The second is the ocean.
The Pacific Ocean, that is.
Thanks to my background and my various interests, I have a good set of references and a rather clear idea of things like climate, water circulation, air circulation, natural hazards, and the many ups and downs of underwater action. I’ve got books and charts and documentaries.
Pacific Ocean, check.
The third is the ship.
This will be the place in which the reader and the characters will be for most of the time. I need to know the ship inside and out, from the rigging down to the smallest nut and bolt. And I need a very specific kind of boat, and it had to be an R/V, a research vessel. This took some work, and digging online for photos and plans and technical specs. I burned a week this way, but now I am set. I have all I need.
The fourth is the cast.
That seems like a no-brainer.

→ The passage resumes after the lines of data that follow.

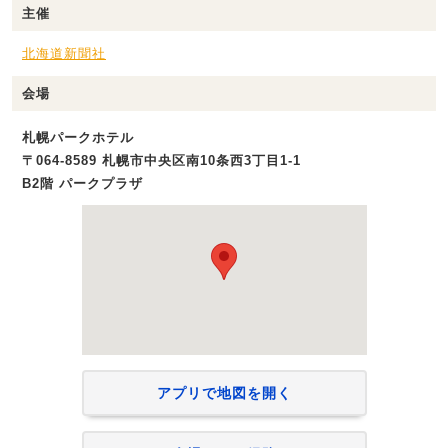
主催
北海道新聞社
会場
札幌パークホテル
〒064-8589 札幌市中央区南10条西3丁目1-1
B2階 パークプラザ
アプリで地図を開く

After all, I have a clear idea of who’ll be on the ship, floating on the Pacific Ocean, when the monster strikes.
But what I had during the outlining of the story were not characters, but just roles
. The Oceanographer
. The Paleontologist
. The Scuba Specialist
. The Documentarist
. The Captain
. The Corporate Sponsor
. The rest of the crew as extras
But while knowing the roles allows me to know what each character will do, I still need to know how and possibly why that character will do a certain thing.
I need characters.
I need to hear their voices and their speech patterns, and I need to see their faces.
I need their names, because their names tell me something about their back history.
Two nights ago the first character stepped out of a short piece of throwaway dialogue, wearing flip-flops, a pair of cargo shorts and a Dazed & Confused t-shirt.
I knew her name instantly, and I also knew the rest of the characters will always refer to her by her family name.
That set the gears in motion.
She is the documentarist, a woman in her forties with a background in underwater photography and filming.
She’s fun, and introduces herself with “I’m your shootist.”
And as soon as she started to click, all the other characters emerged, with their personality, their looks, their voices. It was like they were coming forward and stepping into their roles. One after another, and in a way that actually showed me what structure I should give to the whole chapter, and possibly the rest of the book too.
It would be nice should that sort of thing happen every time. It often does not.
But this time it did.
Now we are 5000-words deep into a 35.000 words story.
It will be a long dive down to the bottom of this baby.